Though he continued to work until his death in 2004, Ampeau had gradually relinquished control of the estate to his son Michel. The parcels they cultivated together in Meursault and Volnay are easy to identify, if not for the grass that grows between the rows to manage water uptake (Robert Ampeau was one of the first to incorporate the practice in Burgundy), then for the obvious fact that the canopies in the summer are all neatly trimmed, exactly forty centimeters higher than their neighbors’, which is the height that their perfectly maintained, seventy-year-old enjambeur (tractor) cuts them. The vines look like specimen plants; the enjambeur looks like a museum piece.
And the winery is always immaculate. Once, we arrived in a brand-new Peugeot 605 that I had just picked up in Tours. The car was a complimentary upgrade that the embarrassed rental agent offered us when the little Renault 5 I had reserved couldn’ be located. I doubt that there were even 400km on the odometer, nevertheless, when Robert came limping out to greet us, he was dragging behind a broken-down cardboard wine carton that he slid between the front wheels, to protect his pristine new pavement, just in case the engine leaked oil!
There was a familiar routine to tasting with Robert and Michel. Once greetings were exchanged, we would clamber down the 26 steps into the dark frigid cellar under the house, where hundreds of thousands of bottles are crammed to the vaulted stone ceiling, and hundreds more lie in countless niches for small caches of older bottles, each labeled with a lot number scratched in chalk on a slate card. Then Robert would present the Ampeau matrix of available wines: eleven appellations down the y-axis on the left side of the page, and a dozen vintages across the x-axis along the top. And he would ask, “Qu’est-ce-que vous voulez gouter?” ("What would you like to taste?") Then he or Michel would ride off on an ancient squeaky bicycle, and return carrying milk crates filled with the bottles.
We tasted elegant wines from Meursault-Charmes, highly structured La Pièce Sous Le Bois, and majestic Perrières. And we listened as Robert recounted the history of the appellations and their names, of similarities between some vintages 20 years apart, and of the need to preserve acidity in the white wines so that they could age gracefully.

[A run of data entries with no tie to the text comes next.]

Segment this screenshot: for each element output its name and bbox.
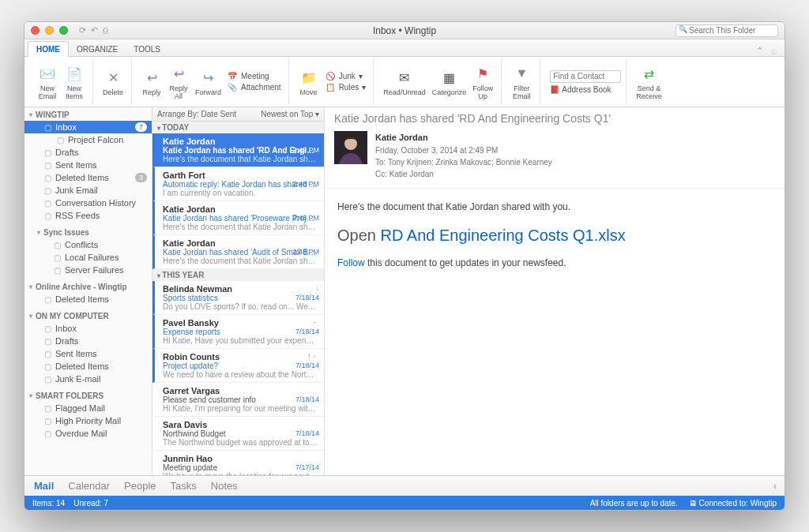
meeting-button[interactable]: 📅Meeting [224,71,284,81]
sidebar-item[interactable]: ▢Server Failures [24,264,152,276]
arrange-by-label[interactable]: Arrange By: Date Sent [157,110,236,118]
rules-button[interactable]: 📋Rules ▾ [322,82,369,92]
message-item[interactable]: Katie JordanKatie Jordan has shared 'RD … [152,133,324,167]
follow-line: Follow this document to get updates in y… [337,256,772,271]
sidebar-item[interactable]: ▢Sent Items [24,159,152,171]
move-button[interactable]: 📁Move [295,66,322,98]
follow-up-button[interactable]: ⚑Follow Up [469,62,496,102]
message-item[interactable]: Garth FortAutomatic reply: Katie Jordan … [152,167,324,201]
sidebar-item[interactable]: ▢Deleted Items [24,293,152,305]
sidebar-item[interactable]: ▢Inbox7 [24,121,152,133]
sidebar-item[interactable]: ▢RSS Feeds [24,209,152,222]
search-input[interactable] [675,24,778,37]
msg-from: Garth Fort [163,170,318,180]
msg-preview: Here's the document that Katie Jordan sh… [163,155,318,163]
sidebar-item[interactable]: ▢High Priority Mail [24,414,152,427]
sidebar-item[interactable]: ▢Junk Email [24,184,152,197]
collapse-ribbon-icon[interactable]: ⌃ [756,46,763,56]
folder-icon: ▢ [42,362,53,371]
reading-meta: Katie Jordan Friday, October 3, 2014 at … [375,131,552,180]
sidebar-item[interactable]: ▢Deleted Items3 [24,171,152,184]
sync-icon[interactable]: ⟳ [79,25,86,36]
message-item[interactable]: Belinda Newman↓Sports statistics7/18/14D… [152,281,324,315]
sidebar-item[interactable]: ▢Drafts [24,335,152,347]
msg-from: Junmin Hao [163,454,318,463]
msglist-section[interactable]: THIS YEAR [152,269,324,281]
message-item[interactable]: Garret VargasPlease send customer info7/… [152,383,324,417]
attachment-button[interactable]: 📎Attachment [224,82,284,92]
sidebar-item-label: Drafts [55,336,78,346]
undo-icon[interactable]: ↶ [91,25,98,36]
zoom-button[interactable] [59,26,68,35]
close-button[interactable] [31,26,40,35]
sidebar-item[interactable]: ▢Junk E-mail [24,373,152,385]
new-email-icon: ✉️ [37,63,58,84]
sidebar-section[interactable]: SMART FOLDERS [24,390,152,402]
message-item[interactable]: Katie JordanKatie Jordan has shared 'Pro… [152,201,324,235]
tab-organize[interactable]: ORGANIZE [69,42,126,56]
msglist-section[interactable]: TODAY [152,122,324,133]
sidebar-item[interactable]: ▢Deleted Items [24,360,152,373]
sidebar-item[interactable]: ▢Drafts [24,146,152,159]
tab-home[interactable]: HOME [28,41,69,57]
message-list-header[interactable]: Arrange By: Date Sent Newest on Top ▾ [152,107,324,122]
message-item[interactable]: Sara DavisNorthwind Budget7/18/14The Nor… [152,417,324,451]
sidebar-item[interactable]: ▢Conflicts [24,238,152,251]
unread-badge: 3 [135,173,147,182]
titlebar: ⟳ ↶ ⎙ Inbox • Wingtip [24,22,785,39]
document-link[interactable]: RD And Engineering Costs Q1.xlsx [380,227,625,244]
message-item[interactable]: Robin Counts! ←Project update?7/18/14We … [152,349,324,383]
nav-mail[interactable]: Mail [34,480,54,492]
sort-order-label[interactable]: Newest on Top ▾ [261,110,319,118]
msg-time: 7/17/14 [295,463,319,471]
reply-button[interactable]: ↩Reply [138,66,165,98]
minimize-button[interactable] [45,26,54,35]
message-item[interactable]: Katie JordanKatie Jordan has shared 'Aud… [152,235,324,269]
tab-tools[interactable]: TOOLS [126,42,168,56]
msg-time: 2:48 PM [292,248,319,256]
message-item[interactable]: Junmin HaoMeeting update7/17/14We have t… [152,451,324,475]
sidebar-item[interactable]: ▢Inbox [24,322,152,335]
sidebar-section[interactable]: Sync Issues [24,227,152,238]
sidebar-item[interactable]: ▢Flagged Mail [24,402,152,414]
new-email-button[interactable]: ✉️New Email [34,62,61,102]
msg-from: Sara Davis [163,420,318,429]
reply-all-button[interactable]: ↩Reply All [165,62,192,102]
forward-button[interactable]: ↪Forward [192,66,224,98]
sidebar-item[interactable]: ▢Sent Items [24,347,152,360]
sidebar-section[interactable]: WINGTIP [24,109,152,121]
sidebar-item[interactable]: ▢Local Failures [24,251,152,264]
unread-badge: 7 [135,122,147,132]
junk-button[interactable]: 🚫Junk ▾ [322,71,369,81]
nav-tasks[interactable]: Tasks [171,480,197,492]
sidebar-item[interactable]: ▢Overdue Mail [24,427,152,440]
help-icon[interactable]: ☺ [769,47,778,56]
print-icon[interactable]: ⎙ [103,25,108,36]
message-list-scroll[interactable]: TODAYKatie JordanKatie Jordan has shared… [152,122,324,475]
delete-button[interactable]: ✕Delete [100,66,126,98]
message-item[interactable]: Pavel Bansky←Expense reports7/18/14Hi Ka… [152,315,324,349]
nav-calendar[interactable]: Calendar [68,480,110,492]
read-unread-button[interactable]: ✉Read/Unread [380,66,429,98]
folder-search[interactable] [675,24,778,37]
sidebar-section[interactable]: ON MY COMPUTER [24,310,152,322]
address-book-button[interactable]: 📕Address Book [550,85,621,94]
follow-link[interactable]: Follow [337,257,365,268]
folder-sidebar[interactable]: WINGTIP▢Inbox7▢Project Falcon▢Drafts▢Sen… [24,107,152,475]
msg-preview: I am currently on vacation. [163,189,318,197]
new-items-button[interactable]: 📄New Items [61,62,88,102]
find-contact-input[interactable] [550,70,621,83]
sidebar-item-label: Junk E-mail [55,374,100,384]
nav-notes[interactable]: Notes [211,480,238,492]
send-receive-button[interactable]: ⇄Send & Receive [633,62,665,102]
msg-from: Katie Jordan [163,238,318,248]
sidebar-item[interactable]: ▢Conversation History [24,197,152,209]
filter-email-button[interactable]: ▼Filter Email [508,62,535,102]
nav-more[interactable]: ‹ [773,481,777,492]
sidebar-item-label: Inbox [55,122,77,132]
send-receive-icon: ⇄ [639,63,660,84]
categorize-button[interactable]: ▦Categorize [429,66,470,98]
sidebar-item[interactable]: ▢Project Falcon [24,133,152,146]
nav-people[interactable]: People [124,480,156,492]
sidebar-section[interactable]: Online Archive - Wingtip [24,281,152,293]
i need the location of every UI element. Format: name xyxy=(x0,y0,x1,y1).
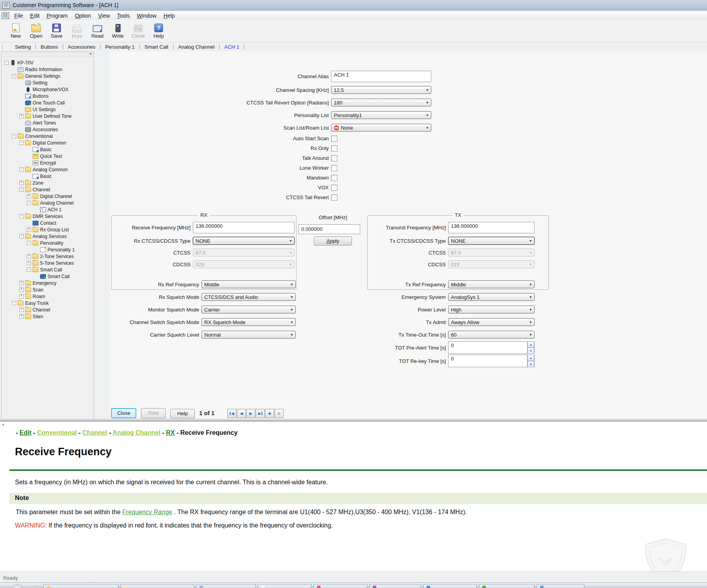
tree-item[interactable]: KP-70V xyxy=(4,59,93,66)
toolbar-button[interactable]: Save xyxy=(46,21,67,41)
start-button[interactable] xyxy=(12,584,23,588)
tree-expander-icon[interactable] xyxy=(19,234,24,238)
last-record-icon[interactable]: ▶ xyxy=(256,409,265,418)
taskbar-button[interactable] xyxy=(121,584,194,588)
field-control[interactable]: Middle ▼ ▲▼ xyxy=(201,280,296,288)
menu-item[interactable]: Edit xyxy=(27,12,43,20)
help-button[interactable]: Help xyxy=(170,409,195,418)
checkbox[interactable] xyxy=(331,185,337,191)
checkbox[interactable] xyxy=(331,194,337,201)
toolbar-button[interactable]: Clone xyxy=(128,21,148,41)
field-control[interactable]: CTCSS/DCS and Audio ▼ ▲▼ xyxy=(201,293,296,301)
tree-item[interactable]: Roam xyxy=(4,293,93,300)
tree-item[interactable]: Basic xyxy=(4,146,93,153)
tab[interactable]: Buttons xyxy=(36,44,63,49)
breadcrumb-item[interactable]: - Edit xyxy=(16,429,31,436)
toolbar-button[interactable]: Print xyxy=(67,21,87,41)
tree-expander-icon[interactable] xyxy=(27,201,31,205)
tree-item[interactable]: Basic xyxy=(4,173,93,180)
checkbox[interactable] xyxy=(331,136,337,142)
field-control[interactable]: ACH 1 ▼ ▲▼ xyxy=(331,71,431,82)
tree-item[interactable]: ACH 1 xyxy=(4,206,93,213)
first-record-icon[interactable]: ◀ xyxy=(227,409,236,418)
tree-item[interactable]: Quick Text xyxy=(4,153,93,159)
tree-item[interactable]: Zone xyxy=(4,180,93,186)
tree-item[interactable]: Analog Services xyxy=(4,233,93,240)
tree-item[interactable]: UI Settings xyxy=(4,106,93,113)
checkbox[interactable] xyxy=(331,175,337,181)
next-record-icon[interactable]: ▶ xyxy=(246,409,255,418)
close-button[interactable]: Close xyxy=(111,408,136,418)
field-control[interactable]: 180 ▼ ▲▼ xyxy=(331,99,431,106)
apply-button[interactable]: Apply xyxy=(314,236,352,245)
tab[interactable]: ACH 1 xyxy=(220,44,244,49)
checkbox[interactable] xyxy=(331,145,337,152)
delete-record-icon[interactable]: × xyxy=(275,409,284,418)
checkbox[interactable] xyxy=(331,155,337,161)
spin-down-icon[interactable]: ▼ xyxy=(528,348,534,354)
tree-item[interactable]: 2-Tone Services xyxy=(4,253,93,260)
field-control[interactable]: 67.0 ▼ ▲▼ xyxy=(193,249,295,256)
tree-expander-icon[interactable] xyxy=(19,288,24,292)
field-control[interactable]: AnalogSys 1 ▼ ▲▼ xyxy=(448,293,535,301)
tree-expander-icon[interactable] xyxy=(27,261,31,265)
tree-item[interactable]: Buttons xyxy=(4,93,93,99)
spin-up-icon[interactable]: ▲ xyxy=(528,355,534,361)
field-control[interactable]: None ▼ ▲▼ xyxy=(331,124,431,132)
tree-expander-icon[interactable] xyxy=(19,181,24,185)
tree-item[interactable]: Rx Group List xyxy=(4,226,93,233)
tree-expander-icon[interactable] xyxy=(12,301,16,305)
toolbar-button[interactable]: Write xyxy=(108,21,128,41)
tree-expander-icon[interactable] xyxy=(19,187,24,192)
tree-expander-icon[interactable] xyxy=(19,281,24,285)
tree-expander-icon[interactable] xyxy=(19,294,24,299)
toolbar-button[interactable]: Open xyxy=(26,21,46,41)
tree-expander-icon[interactable] xyxy=(19,114,24,118)
tab[interactable]: Accessories xyxy=(63,44,101,49)
taskbar-button[interactable] xyxy=(423,584,477,588)
field-control[interactable]: Aways Allow ▼ ▲▼ xyxy=(448,318,535,326)
breadcrumb-item[interactable]: - Channel xyxy=(79,429,107,436)
breadcrumb-item[interactable]: - Analog Channel xyxy=(109,429,160,436)
tree-item[interactable]: Alert Tones xyxy=(4,119,93,126)
field-control[interactable]: 136.000000 ▼ ▲▼ xyxy=(193,222,295,233)
taskbar-button[interactable] xyxy=(258,584,311,588)
toolbar-button[interactable]: Help xyxy=(148,21,169,41)
menu-item[interactable]: Window xyxy=(133,12,160,20)
field-control[interactable]: 0 ▼ ▲▼ xyxy=(448,341,535,354)
taskbar-button[interactable] xyxy=(537,584,584,588)
tree-expander-icon[interactable] xyxy=(4,60,9,65)
tree-expander-icon[interactable] xyxy=(27,194,31,198)
tree-item[interactable]: User Defined Tone xyxy=(4,113,93,119)
tree-item[interactable]: Conventional xyxy=(4,133,93,139)
menu-item[interactable]: File xyxy=(11,12,27,20)
tab[interactable]: Setting xyxy=(10,44,36,49)
spin-down-icon[interactable]: ▼ xyxy=(528,361,534,367)
menu-item[interactable]: Tools xyxy=(114,12,134,20)
frequency-range-link[interactable]: Frequency Range xyxy=(122,509,172,515)
tree-item[interactable]: DMR Services xyxy=(4,213,93,220)
tree-item[interactable]: Digital Channel xyxy=(4,193,93,200)
help-splitter[interactable] xyxy=(0,419,707,421)
spin-up-icon[interactable]: ▲ xyxy=(528,341,534,348)
close-tree-icon[interactable]: × xyxy=(90,51,92,56)
menu-item[interactable]: Program xyxy=(43,12,71,20)
tree-item[interactable]: Emergency xyxy=(4,280,93,286)
tree-item[interactable]: Sites xyxy=(4,313,93,320)
previous-record-icon[interactable]: ◀ xyxy=(237,409,246,418)
tree-expander-icon[interactable] xyxy=(27,267,31,272)
tree-item[interactable]: Encrypt xyxy=(4,159,93,166)
tree-expander-icon[interactable] xyxy=(12,134,16,138)
tab[interactable]: Analog Channel xyxy=(174,44,220,49)
taskbar-button[interactable] xyxy=(313,584,367,588)
tree-item[interactable]: General Settings xyxy=(4,73,93,79)
tab[interactable]: Smart Call xyxy=(140,44,174,49)
field-control[interactable]: 0 ▼ ▲▼ xyxy=(448,355,535,367)
spinner-buttons[interactable]: ▲▼ xyxy=(527,355,534,367)
tree-item[interactable]: Channel xyxy=(4,186,93,193)
tree-item[interactable]: Accessories xyxy=(4,126,93,133)
print-button[interactable]: Print xyxy=(141,408,166,418)
tree-item[interactable]: Personality xyxy=(4,240,93,246)
tree-item[interactable]: Easy Trunk xyxy=(4,300,93,306)
close-help-icon[interactable]: × xyxy=(2,422,4,427)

We tasted aristocratic Volnay-Santenots; sometimes lean, from vintages like 1980, sometimes spectacularly concentrated, cassis-like wines from vintages like 1976. He loved to talk about the weather, his neighbors, and wine tasting, though he rarely tasted with us, except to confirm that a bottle wasn’t corky. And he never denied a single request to taste a specific vintage; except once.
On a visit to Ampeau in the late 1990s, we asked about the 1983s, which were always conspicuously absent from the price list. Unable to imagine why they had never been offered for sale, we asked to taste them. “Non, vous ne pouvez pas,” Robert told us, and we wondered if we’d offended him with the request, but nevertheless asked, “Pourquoi pas?” Michel and Robert looked at each other…then laughed. “You may taste only one, if you insist,” replied Robert, “because all of the 1983s happen to be in the same cellar, and there are thousands of bottles of Auxey-Duresses les Duresses 1983 blocking access to any of the others!”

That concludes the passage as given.